The BRAIN Initiative began in 2013 with the objective of revolutionizing our understanding of the human brain by accelerating the development and application of innovative technologies that will allow researchers to show how individual cells and complex neural circuits interact in both time and space and thereby seek new ways to treat, cure, and prevent brain disorders.

In the current round of funding that was authorized by Congress through the regular appropriations process and the 21st Century Cures Act, new projects include the creation of a wireless optical tomography cap for scanning human brain activity; the development of a noninvasive brain-computer interface system for improving the lives of paralysis patients; and the testing of noninvasive brain stimulation devices for treating schizophrenia, attention deficit disorders, and other brain diseases; the development of self-growing biological electrodes for recording brain activity; and the creation of an indestructible hydrogel system to help map neural circuits, according to the announcement.

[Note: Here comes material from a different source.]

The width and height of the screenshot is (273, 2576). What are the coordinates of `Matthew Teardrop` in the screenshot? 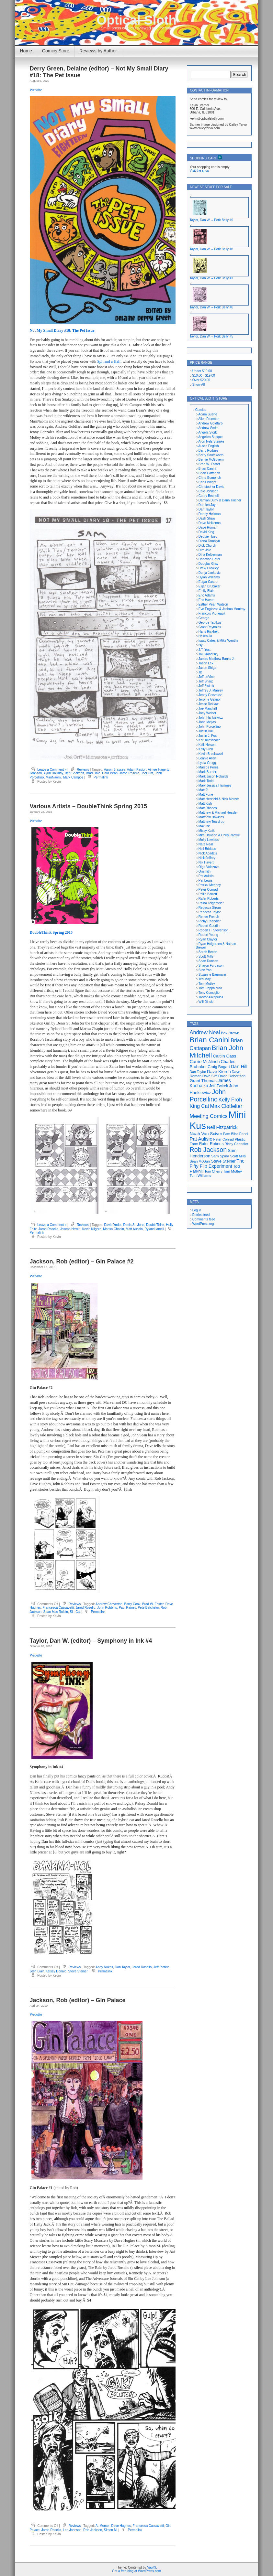 It's located at (211, 821).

Not all of the research involves technological advancement. In fact, one line of funding involves neuroethics. For instance, for epilepsy syndromes in the latest round of funding for 2018, researchers aim to explore ethical issues confronting families and clinicians when considering new treatment options for drug-resistant epilepsy in children.

The NIH is also leveraging some of the BRAIN Initiative funding toward finding new, nonaddictive pain treatments as part of the its HEAL (Helping to End Addiction Long-term) Initiative, such as support for research on the fundamental neurobiology of endogenous opioid systems.